*** INPUT Section Begins ***

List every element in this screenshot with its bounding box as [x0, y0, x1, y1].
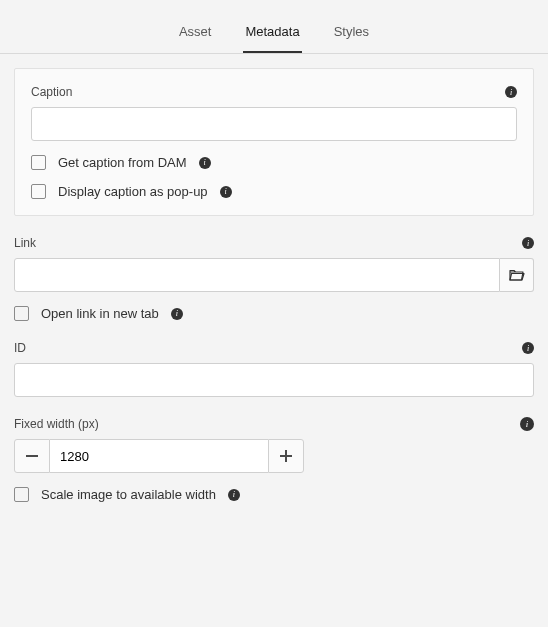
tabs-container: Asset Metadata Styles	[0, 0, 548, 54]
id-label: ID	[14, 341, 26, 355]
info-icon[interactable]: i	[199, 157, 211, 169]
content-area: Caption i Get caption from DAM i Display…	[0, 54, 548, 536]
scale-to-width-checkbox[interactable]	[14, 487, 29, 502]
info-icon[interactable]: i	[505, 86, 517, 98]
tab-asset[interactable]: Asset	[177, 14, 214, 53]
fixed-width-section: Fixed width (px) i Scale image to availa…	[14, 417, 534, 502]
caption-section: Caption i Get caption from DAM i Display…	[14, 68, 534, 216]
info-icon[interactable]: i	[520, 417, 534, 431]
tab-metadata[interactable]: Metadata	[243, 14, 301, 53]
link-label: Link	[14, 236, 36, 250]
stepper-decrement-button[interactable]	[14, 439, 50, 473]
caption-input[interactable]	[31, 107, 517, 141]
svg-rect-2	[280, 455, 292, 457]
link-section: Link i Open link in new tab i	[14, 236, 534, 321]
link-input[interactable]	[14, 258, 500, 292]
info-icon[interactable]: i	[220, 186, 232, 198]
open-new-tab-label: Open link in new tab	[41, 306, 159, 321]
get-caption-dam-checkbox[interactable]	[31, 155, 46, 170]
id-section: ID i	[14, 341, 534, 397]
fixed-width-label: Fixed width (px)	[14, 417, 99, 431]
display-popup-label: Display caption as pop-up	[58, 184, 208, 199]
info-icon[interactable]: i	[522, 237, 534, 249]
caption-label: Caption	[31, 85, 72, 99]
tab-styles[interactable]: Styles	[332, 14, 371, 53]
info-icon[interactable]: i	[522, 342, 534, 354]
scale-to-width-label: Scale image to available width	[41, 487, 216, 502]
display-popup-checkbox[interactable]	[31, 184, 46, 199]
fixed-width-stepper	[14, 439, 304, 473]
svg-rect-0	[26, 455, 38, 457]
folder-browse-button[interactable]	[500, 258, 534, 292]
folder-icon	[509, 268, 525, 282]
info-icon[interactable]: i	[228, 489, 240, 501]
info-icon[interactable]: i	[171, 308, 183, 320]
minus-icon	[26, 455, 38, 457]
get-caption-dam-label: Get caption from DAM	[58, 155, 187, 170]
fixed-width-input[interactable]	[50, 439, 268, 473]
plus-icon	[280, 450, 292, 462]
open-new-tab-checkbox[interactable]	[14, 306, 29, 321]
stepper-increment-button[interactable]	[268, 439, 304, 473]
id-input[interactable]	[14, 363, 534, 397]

*** INPUT Section Ends ***

Return each line of the data, keeping its wording exact and omitting pictures.

List every element in this screenshot with its bounding box as [x0, y0, x1, y1].
tabs-container: Asset Metadata Styles	[0, 0, 548, 54]
id-label: ID	[14, 341, 26, 355]
info-icon[interactable]: i	[199, 157, 211, 169]
content-area: Caption i Get caption from DAM i Display…	[0, 54, 548, 536]
scale-to-width-checkbox[interactable]	[14, 487, 29, 502]
info-icon[interactable]: i	[505, 86, 517, 98]
tab-asset[interactable]: Asset	[177, 14, 214, 53]
fixed-width-section: Fixed width (px) i Scale image to availa…	[14, 417, 534, 502]
caption-section: Caption i Get caption from DAM i Display…	[14, 68, 534, 216]
info-icon[interactable]: i	[520, 417, 534, 431]
tab-metadata[interactable]: Metadata	[243, 14, 301, 53]
link-label: Link	[14, 236, 36, 250]
stepper-decrement-button[interactable]	[14, 439, 50, 473]
caption-input[interactable]	[31, 107, 517, 141]
svg-rect-2	[280, 455, 292, 457]
link-section: Link i Open link in new tab i	[14, 236, 534, 321]
link-input[interactable]	[14, 258, 500, 292]
info-icon[interactable]: i	[220, 186, 232, 198]
open-new-tab-label: Open link in new tab	[41, 306, 159, 321]
get-caption-dam-checkbox[interactable]	[31, 155, 46, 170]
id-section: ID i	[14, 341, 534, 397]
fixed-width-label: Fixed width (px)	[14, 417, 99, 431]
display-popup-label: Display caption as pop-up	[58, 184, 208, 199]
info-icon[interactable]: i	[522, 237, 534, 249]
caption-label: Caption	[31, 85, 72, 99]
tab-styles[interactable]: Styles	[332, 14, 371, 53]
info-icon[interactable]: i	[522, 342, 534, 354]
scale-to-width-label: Scale image to available width	[41, 487, 216, 502]
display-popup-checkbox[interactable]	[31, 184, 46, 199]
fixed-width-stepper	[14, 439, 304, 473]
svg-rect-0	[26, 455, 38, 457]
folder-browse-button[interactable]	[500, 258, 534, 292]
folder-icon	[509, 268, 525, 282]
info-icon[interactable]: i	[228, 489, 240, 501]
info-icon[interactable]: i	[171, 308, 183, 320]
minus-icon	[26, 455, 38, 457]
get-caption-dam-label: Get caption from DAM	[58, 155, 187, 170]
fixed-width-input[interactable]	[50, 439, 268, 473]
plus-icon	[280, 450, 292, 462]
open-new-tab-checkbox[interactable]	[14, 306, 29, 321]
stepper-increment-button[interactable]	[268, 439, 304, 473]
id-input[interactable]	[14, 363, 534, 397]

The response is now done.